When it is Loki-2's turn to act, it invokes the simulation routine to get an estimate of the EV of calling and raising. Folding is considered to have a zero EV, because there is no further profit or loss. The simulation routine plays out Loki-2's hand a specified number of times (trials). However, each trial is actually played out twice - once to consider the consequences of a check/call and once to consider a bet/raise. For each case the amount of money won or lost is determined and averaged with the corresponding results of all the trials. At the end of the simulation the averages of the two sets of trials are taken as the EVs of the corresponding actions.
Simulation is analogous to a selective expansion of some branches of a game tree. Since not all the branches of the game tree can be expanded due to time constraints, the information obtained from a simulation needs to be maximized. The ``perfect'' simulation would examine only the real game state (complete information about the opponent hands, played out over all possible combinations of future community cards). However, the ``perfect'' simulation is impossible without knowing the opponents' cards, and an accurate estimate may be found without looking at all possible outcomes of future cards. One can try to approximate the EV values obtained by the ``perfect'' simulation by expanding and evaluating the nodes which are most likely to occur. In poker not all opponent's hands are equally likely. For example, a player who has been raising the stakes is more likely to have a strong hand than a player who has just called every bet. To consider the opponents' hands in proportion to their underlying probability distribution, Loki-2 uses the information gathered by the opponent modeling module. At the beginning of every trial, Loki-2 randomly generates a hand for each opponent based on the weight table of that opponent. A random method is used to generate the opponents' hands, because of the simplicity of its implementation.

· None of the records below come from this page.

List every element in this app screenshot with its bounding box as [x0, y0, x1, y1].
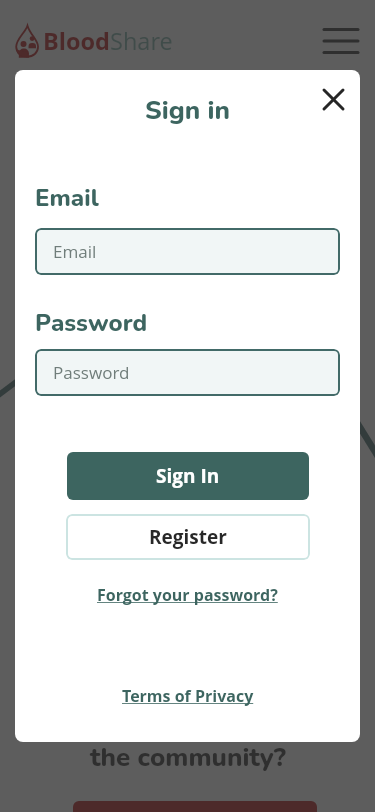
- staticText: Share: [110, 25, 173, 57]
- button[interactable]: Forgot your password?: [97, 584, 278, 606]
- staticText: Sign In: [156, 463, 220, 489]
- staticText: Blood: [43, 25, 110, 57]
- staticText: Password: [53, 361, 130, 384]
- button[interactable]: Open navigation menu: [321, 21, 361, 61]
- button[interactable]: Sign In: [67, 452, 309, 500]
- button[interactable]: Register: [66, 514, 310, 560]
- staticText: Forgot your password?: [97, 584, 278, 606]
- staticText: Email: [53, 240, 97, 263]
- staticText: Sign in: [15, 93, 360, 128]
- button[interactable]: Terms of Privacy: [122, 685, 254, 707]
- staticText: Register: [149, 524, 227, 550]
- staticText: Terms of Privacy: [122, 685, 254, 707]
- staticText: Password: [35, 307, 148, 340]
- staticText: the community?: [90, 740, 286, 775]
- button[interactable]: Join now: [73, 801, 317, 812]
- button[interactable]: Email: [35, 228, 340, 275]
- staticText: Email: [35, 182, 99, 215]
- button[interactable]: Close: [318, 84, 348, 114]
- button[interactable]: Password: [35, 349, 340, 396]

Loki-2's first betting action is predetermined to be either call or raise. Every time it is a player's turn to act inside the simulation, an action is chosen from one of three alternatives (fold, check/call, bet/raise). Since the choice is strongly correlated to the quality of the cards that the player holds, Loki-2 can use the PT generation routine to obtain the likelihood that the player will fold, check/call, or bet/raise. Thus, when a player (an opponent, or Loki-2 after its first action) has to act in the simulation, the PT generation function is called with the player's hand and the current state of the simulated game. The player's action is then randomly selected based on the probability distribution defined by the triple returned, and the simulation proceeds.

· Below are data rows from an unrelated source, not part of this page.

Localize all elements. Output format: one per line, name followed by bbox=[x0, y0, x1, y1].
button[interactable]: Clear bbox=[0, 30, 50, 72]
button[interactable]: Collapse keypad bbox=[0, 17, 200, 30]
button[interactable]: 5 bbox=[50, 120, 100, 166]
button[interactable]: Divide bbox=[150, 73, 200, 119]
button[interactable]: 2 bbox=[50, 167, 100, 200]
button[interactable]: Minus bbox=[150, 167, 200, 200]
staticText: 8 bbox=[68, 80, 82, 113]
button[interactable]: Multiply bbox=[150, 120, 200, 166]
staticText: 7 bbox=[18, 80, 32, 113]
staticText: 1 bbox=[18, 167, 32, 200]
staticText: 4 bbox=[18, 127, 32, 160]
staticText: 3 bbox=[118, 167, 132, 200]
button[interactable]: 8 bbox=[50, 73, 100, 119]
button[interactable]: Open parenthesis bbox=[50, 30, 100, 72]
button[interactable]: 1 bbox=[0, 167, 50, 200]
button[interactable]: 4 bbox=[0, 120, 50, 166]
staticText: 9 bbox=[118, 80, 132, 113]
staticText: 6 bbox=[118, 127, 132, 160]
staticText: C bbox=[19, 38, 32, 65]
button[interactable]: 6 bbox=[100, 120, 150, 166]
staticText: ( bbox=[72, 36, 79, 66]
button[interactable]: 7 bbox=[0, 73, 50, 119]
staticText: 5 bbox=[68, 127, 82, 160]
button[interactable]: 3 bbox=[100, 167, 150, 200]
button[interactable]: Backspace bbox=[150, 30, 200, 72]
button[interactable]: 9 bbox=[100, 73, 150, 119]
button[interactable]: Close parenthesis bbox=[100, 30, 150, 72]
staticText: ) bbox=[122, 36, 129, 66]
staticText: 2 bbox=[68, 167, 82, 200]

As more trials are performed, if the EV of one betting action exceeds the alternatives by a statistically significant margin, one can say that this action is an obvious move and the simulation can be stopped early, with full knowledge of the statistical validity of this decision. We currently define an obvious move as any action where the separation between the EV of the best action and the EV of the second best action is greater than the sum of the standard deviations of the EVs. This criterion for defining an obvious move is extremely conservative, since the separation between the ``best'' decision and the next one is usually not more than two small bets, and the average standard deviation of the EVs is six small bets for calling and eight small bets for raising. This situation results in declaring fewer than 5% of actions as obvious moves. Given the real-time nature of the game, more liberal criteria for distinguishing obvious moves need to be tested to produce more frequent cutoffs while retaining same statistical validity.

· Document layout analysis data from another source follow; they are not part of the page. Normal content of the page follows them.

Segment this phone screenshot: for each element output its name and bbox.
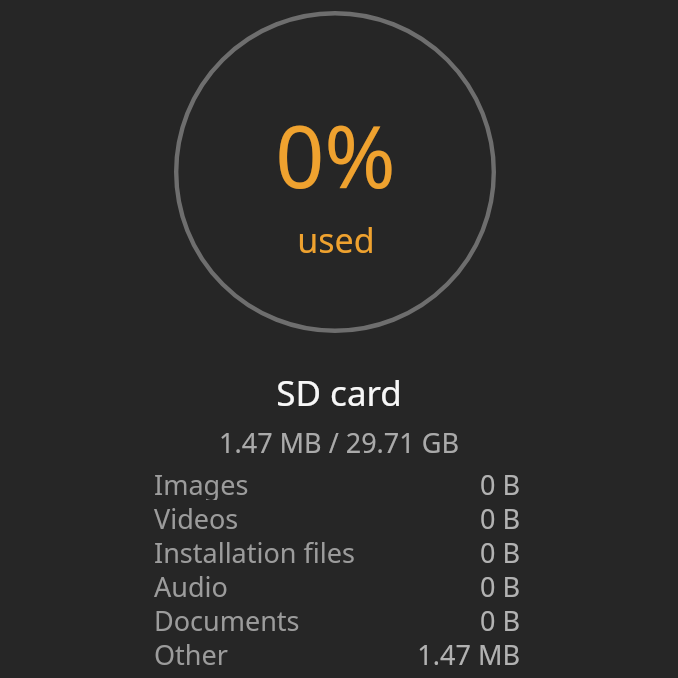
staticText: 0 B <box>479 534 520 568</box>
button[interactable]: Audio <box>154 568 520 602</box>
staticText: 0 B <box>479 466 520 500</box>
staticText: Audio <box>154 568 479 602</box>
staticText: 0 B <box>479 500 520 534</box>
staticText: 1.47 MB <box>417 636 520 670</box>
button[interactable]: Images <box>154 466 520 500</box>
button[interactable]: Storage used: 0 percent <box>174 11 496 333</box>
button[interactable]: Installation files <box>154 534 520 568</box>
button[interactable]: Other <box>154 636 520 670</box>
staticText: used <box>297 217 375 263</box>
staticText: Videos <box>154 500 479 534</box>
staticText: Installation files <box>154 534 479 568</box>
staticText: 0 B <box>479 568 520 602</box>
button[interactable]: Documents <box>154 602 520 636</box>
staticText: SD card <box>276 369 402 417</box>
button[interactable]: Videos <box>154 500 520 534</box>
staticText: 0% <box>275 96 396 213</box>
staticText: 0 B <box>479 602 520 636</box>
staticText: 1.47 MB / 29.71 GB <box>219 424 459 461</box>
staticText: Other <box>154 636 417 670</box>
staticText: Documents <box>154 602 479 636</box>
staticText: Images <box>154 466 479 500</box>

The interactions between the opponent modeling module (Opponent Modeler), the PT generation routine (PT Generator) and the simulation module (Simulator) are shown in Figure 5.1. In the diagram squares are system components and rounded rectangles are data structures. The data follows the arrows between components. The square corresponding to the Simulator also illustrates the major steps inside the simulation process. The dashed square around the Opponent Modeler and the PT Generator indicates that their interaction occurs before the simulation starts.
When the simulation returns the EV values for check/call, bet/raise and zero for fold, the current version of Loki-2 simply chooses the action with the greatest expectation. If two actions have the same EV, the program opts for the most aggressive one (call over fold; raise over call). However, against human opposition, a better strategy will be to randomize the selection of betting actions whose EVs are close in value to increase unpredictability.